I guess now I will have to ask Dan every three hours or so if he has to have a "hurry up". I am sure he won't mind if I do that all night tonight. Sound sleep tonight, on the first night you're gone, doesn't seem right, not right at all. Sleeping peacefully makes me feel nothing but guilt and sadness.
I know I did the right thing, your eyes told me so. You were tired, sore, and not feeling well at all. Those beautiful brown eyes were no longer full off puppy joy. They were tired, just plain old tired and more than a little sad that your old body wouldn't keep up.
I know I did the right thing today when I felt you leave. Your face was in my hands, my face next to yours, noses touching like the first time I fell in love with you. You came into my life that way so it is fitting that you left the same way. I know you knew I was there and that it was okay to finally go to sleep. Your eyes stayed closed with mine the entire time and that's how I know you were ready and at peace.
Daddy's okay love, he's crying a lot but he carried you out of this house because he knew it was his job to always take care of you that way. He always rescued you when you needed lifting. I think he needed that. He will be okay in time. He wants to go for a walk tomorrow morning. Maybe you could come along okay? We will feel you, I promise.

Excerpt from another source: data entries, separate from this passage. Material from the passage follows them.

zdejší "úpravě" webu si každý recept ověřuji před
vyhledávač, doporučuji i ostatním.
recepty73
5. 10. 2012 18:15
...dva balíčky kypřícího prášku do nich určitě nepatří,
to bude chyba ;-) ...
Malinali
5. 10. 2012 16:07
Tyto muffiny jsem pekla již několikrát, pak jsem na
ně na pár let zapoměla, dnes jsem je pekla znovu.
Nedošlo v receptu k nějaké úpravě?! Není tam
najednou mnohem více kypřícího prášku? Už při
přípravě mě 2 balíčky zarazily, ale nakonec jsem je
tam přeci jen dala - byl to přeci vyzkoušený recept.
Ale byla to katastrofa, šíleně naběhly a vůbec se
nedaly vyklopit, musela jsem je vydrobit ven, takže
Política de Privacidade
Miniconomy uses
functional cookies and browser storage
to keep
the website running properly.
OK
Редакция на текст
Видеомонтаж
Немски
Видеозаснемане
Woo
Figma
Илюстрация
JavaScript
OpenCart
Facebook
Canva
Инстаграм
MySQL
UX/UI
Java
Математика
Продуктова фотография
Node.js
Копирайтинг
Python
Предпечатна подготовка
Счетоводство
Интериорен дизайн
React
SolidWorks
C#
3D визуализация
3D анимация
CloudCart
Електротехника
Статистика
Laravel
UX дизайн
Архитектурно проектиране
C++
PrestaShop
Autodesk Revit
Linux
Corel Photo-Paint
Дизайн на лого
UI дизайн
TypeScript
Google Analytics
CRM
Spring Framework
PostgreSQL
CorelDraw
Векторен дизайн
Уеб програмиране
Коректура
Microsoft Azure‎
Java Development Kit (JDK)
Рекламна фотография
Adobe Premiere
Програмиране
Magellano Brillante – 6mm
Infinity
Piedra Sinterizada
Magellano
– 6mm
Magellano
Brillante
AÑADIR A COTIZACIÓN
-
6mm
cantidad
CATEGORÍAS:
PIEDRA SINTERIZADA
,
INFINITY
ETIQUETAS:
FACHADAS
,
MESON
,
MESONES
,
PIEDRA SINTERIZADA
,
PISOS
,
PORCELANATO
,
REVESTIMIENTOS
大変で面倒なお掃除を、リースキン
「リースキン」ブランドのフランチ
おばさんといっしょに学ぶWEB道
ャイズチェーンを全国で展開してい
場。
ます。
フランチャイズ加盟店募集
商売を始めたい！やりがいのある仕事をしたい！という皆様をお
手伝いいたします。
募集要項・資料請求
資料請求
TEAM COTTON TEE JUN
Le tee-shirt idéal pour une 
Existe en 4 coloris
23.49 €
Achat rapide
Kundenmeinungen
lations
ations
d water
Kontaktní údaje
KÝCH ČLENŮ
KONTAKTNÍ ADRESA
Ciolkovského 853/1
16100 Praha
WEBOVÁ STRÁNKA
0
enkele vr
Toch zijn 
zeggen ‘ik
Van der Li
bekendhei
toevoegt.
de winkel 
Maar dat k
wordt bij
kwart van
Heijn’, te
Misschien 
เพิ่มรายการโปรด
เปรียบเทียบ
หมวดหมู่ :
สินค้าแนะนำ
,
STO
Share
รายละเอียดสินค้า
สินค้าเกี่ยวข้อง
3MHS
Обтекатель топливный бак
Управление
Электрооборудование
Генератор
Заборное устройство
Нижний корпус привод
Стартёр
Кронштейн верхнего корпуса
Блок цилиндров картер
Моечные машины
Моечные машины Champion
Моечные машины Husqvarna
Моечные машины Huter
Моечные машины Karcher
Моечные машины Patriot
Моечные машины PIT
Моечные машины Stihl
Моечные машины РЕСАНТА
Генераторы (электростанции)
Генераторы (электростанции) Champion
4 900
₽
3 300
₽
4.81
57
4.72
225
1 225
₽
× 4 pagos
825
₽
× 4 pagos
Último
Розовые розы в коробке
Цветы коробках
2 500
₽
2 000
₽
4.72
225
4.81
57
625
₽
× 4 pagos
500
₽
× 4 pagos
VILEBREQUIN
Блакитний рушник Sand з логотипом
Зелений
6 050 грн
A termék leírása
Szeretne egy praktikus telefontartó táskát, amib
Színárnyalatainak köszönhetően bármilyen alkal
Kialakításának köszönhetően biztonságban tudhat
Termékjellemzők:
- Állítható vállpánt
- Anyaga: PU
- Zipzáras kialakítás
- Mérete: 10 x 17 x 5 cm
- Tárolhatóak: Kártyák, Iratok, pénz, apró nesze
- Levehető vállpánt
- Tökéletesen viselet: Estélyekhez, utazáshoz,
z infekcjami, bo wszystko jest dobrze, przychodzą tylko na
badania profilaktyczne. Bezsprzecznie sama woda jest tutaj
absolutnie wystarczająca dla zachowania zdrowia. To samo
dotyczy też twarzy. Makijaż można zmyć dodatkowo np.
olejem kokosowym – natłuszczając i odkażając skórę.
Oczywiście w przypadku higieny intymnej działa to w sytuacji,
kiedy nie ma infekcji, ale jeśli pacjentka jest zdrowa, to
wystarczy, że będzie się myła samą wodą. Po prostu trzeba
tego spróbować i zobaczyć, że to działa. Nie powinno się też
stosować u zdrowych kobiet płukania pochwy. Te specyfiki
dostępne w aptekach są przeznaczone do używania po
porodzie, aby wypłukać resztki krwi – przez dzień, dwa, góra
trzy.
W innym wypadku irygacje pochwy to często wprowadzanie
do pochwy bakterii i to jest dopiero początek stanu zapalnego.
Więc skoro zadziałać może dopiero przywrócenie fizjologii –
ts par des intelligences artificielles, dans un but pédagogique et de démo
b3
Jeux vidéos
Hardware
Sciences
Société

We didn't want her too but Maria found out today Love Bug and she isn't doing very well. She and a friend came running over to see you after you left and Dan had to stop them in the driveway. He had to tell her she couldn't come in. I wasn't ready for her yet as he knew I was still in the fetal position where you left me. She was told out of need, and she wasn't ready. At least Dan and I got to see you so sick, tired, and ready. She saw you just days ago and then you had only begun your journey down hill. You were still very much your silly self.
Apparently our little sweetie has since been playing only to remember you are gone and then finds a corner to sit and sob in. Once I got myself a little sedated I went to see her for you. I know you would want me to make sure she was okay, you loved her so. I arrived and she was in play mode in the pool. I was happy to see it, I know you would have been too. But when she saw me she screeched, climbed out of the pool and ran across the deck launching herself into my arms. We sat for awhile and I just let her sob in my arms. Then we talked all about you Boo Boo until she started shivering from the cold so I laid down on the deck as she climbed back into the warmth of the pool and we talked some more. She's going to miss you so much buddy but she's happy you aren't in pain anymore and that you are puppy pouncing with your brothers and sisters again. Don't you worry, we promised each other to become even better BFAEs now and take care of each other. We are going to have a little ceremony for you soon. You will love it I am sure. She is starting the planning tonight in bed. She said to listen for her when she prays tonight, it will be for you.
My sweet sweet boy, you touched so many. You gave me a reason to live for so long. I am so sorry that at one point it wasn't enough, I promise you that was not your fault. And god how I love you for waiting to go until you knew that you weren't the only reason I live. You're the best friend a girl could ever have asked for. I love you.
I am not sure how I will know it's bed time tonight? Maybe Dan will start barking around 11pm and let me know.
Sleep tight my furry son, Mommy loves you. Say hi to Daisy, Maggie, Vegas, Tilly and the rest of the crew.
*swallow* that's me taking my 3rd valium in as many hours.